**What to produce**: Scan the entries below. Return every line that includes "toggle".

....

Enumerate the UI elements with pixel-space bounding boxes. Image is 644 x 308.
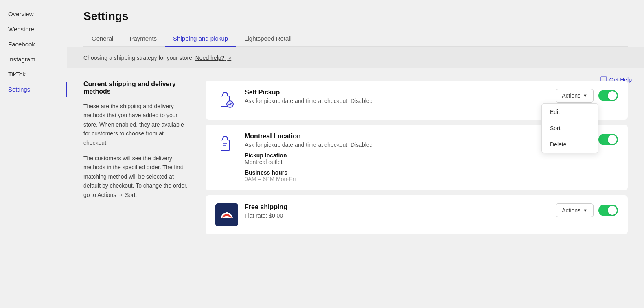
sidebar-item-settings[interactable]: Settings: [0, 82, 67, 97]
external-link-icon: ↗: [227, 55, 231, 61]
toggle-self-pickup[interactable]: [598, 90, 618, 101]
method-card-self-pickup: Self Pickup Ask for pickup date and time…: [206, 81, 628, 120]
sidebar-item-instagram[interactable]: Instagram: [0, 52, 67, 67]
pickup-icon: [215, 89, 238, 111]
tab-shipping[interactable]: Shipping and pickup: [165, 31, 236, 47]
main-content: Settings General Payments Shipping and p…: [67, 0, 644, 308]
need-help-link[interactable]: Need help? ↗: [195, 55, 232, 61]
methods-list: Self Pickup Ask for pickup date and time…: [206, 81, 628, 234]
content-area: Get Help Current shipping and delivery m…: [67, 68, 644, 247]
sidebar: Overview Webstore Facebook Instagram Tik…: [0, 0, 67, 308]
method-actions-self-pickup: Actions ▼: [556, 89, 618, 103]
pickup-location-value: Montreal outlet: [245, 159, 549, 165]
business-hours-value: 9AM – 6PM Mon-Fri: [245, 176, 549, 182]
sidebar-item-facebook[interactable]: Facebook: [0, 37, 67, 52]
montreal-icon: [215, 133, 238, 155]
method-info-free-shipping: Free shipping Flat rate: $0.00: [245, 203, 549, 221]
method-name-free-shipping: Free shipping: [245, 203, 549, 211]
tab-payments[interactable]: Payments: [121, 31, 165, 47]
pickup-location-label: Pickup location: [245, 152, 549, 159]
tab-lightspeed[interactable]: Lightspeed Retail: [236, 31, 300, 47]
method-info-self-pickup: Self Pickup Ask for pickup date and time…: [245, 89, 549, 106]
tabs-nav: General Payments Shipping and pickup Lig…: [83, 31, 628, 47]
section-para-2: The customers will see the delivery meth…: [83, 154, 189, 199]
page-header: Settings General Payments Shipping and p…: [67, 0, 644, 47]
sidebar-item-tiktok[interactable]: TikTok: [0, 67, 67, 82]
tab-general[interactable]: General: [83, 31, 121, 47]
svg-point-4: [226, 212, 228, 214]
section-description: Current shipping and delivery methods Th…: [83, 81, 189, 234]
chevron-down-icon: ▼: [583, 93, 587, 98]
method-name-self-pickup: Self Pickup: [245, 89, 549, 96]
chevron-down-icon: ▼: [583, 208, 587, 213]
actions-button-free-shipping[interactable]: Actions ▼: [556, 203, 594, 217]
sidebar-item-overview[interactable]: Overview: [0, 7, 67, 22]
method-sub-free-shipping: Flat rate: $0.00: [245, 212, 549, 219]
dropdown-edit[interactable]: Edit: [542, 104, 598, 120]
dropdown-sort[interactable]: Sort: [542, 120, 598, 136]
usps-icon: [215, 203, 238, 226]
page-title: Settings: [83, 10, 628, 23]
svg-rect-2: [221, 140, 229, 151]
section-title: Current shipping and delivery methods: [83, 81, 189, 95]
method-sub-montreal: Ask for pickup date and time at checkout…: [245, 142, 549, 148]
sidebar-item-webstore[interactable]: Webstore: [0, 22, 67, 37]
section-para-1: These are the shipping and delivery meth…: [83, 102, 189, 147]
toggle-montreal[interactable]: [598, 134, 618, 145]
method-actions-free-shipping: Actions ▼: [556, 203, 618, 217]
method-card-free-shipping: Free shipping Flat rate: $0.00 Actions ▼: [206, 195, 628, 234]
method-sub-self-pickup: Ask for pickup date and time at checkout…: [245, 98, 549, 104]
method-info-montreal: Montreal Location Ask for pickup date an…: [245, 133, 549, 182]
business-hours-label: Business hours: [245, 169, 549, 176]
info-banner: Choosing a shipping strategy for your st…: [67, 47, 644, 68]
actions-button-self-pickup[interactable]: Actions ▼: [556, 89, 594, 103]
dropdown-delete[interactable]: Delete: [542, 136, 598, 153]
actions-dropdown-self-pickup: Edit Sort Delete: [541, 103, 598, 153]
method-name-montreal: Montreal Location: [245, 133, 549, 140]
toggle-free-shipping[interactable]: [598, 205, 618, 216]
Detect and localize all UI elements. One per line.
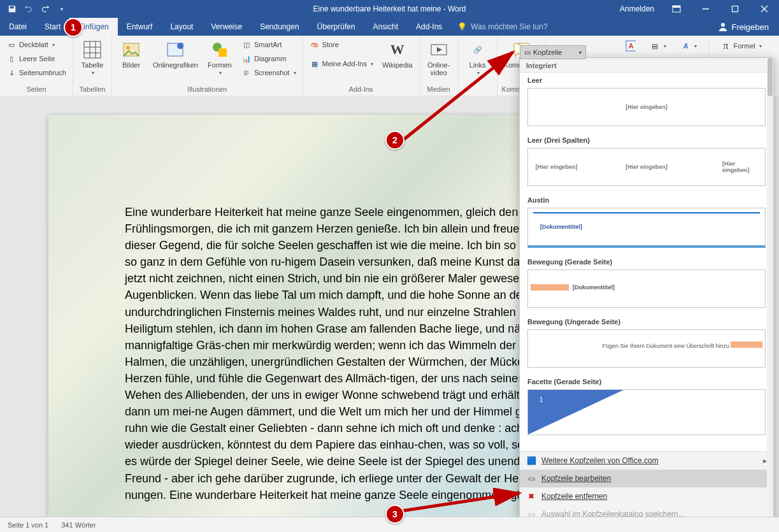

....

**Output**:
toggle-self-pickup[interactable]: [598, 90, 618, 101]
toggle-montreal[interactable]: [598, 134, 618, 145]
toggle-free-shipping[interactable]: [598, 205, 618, 216]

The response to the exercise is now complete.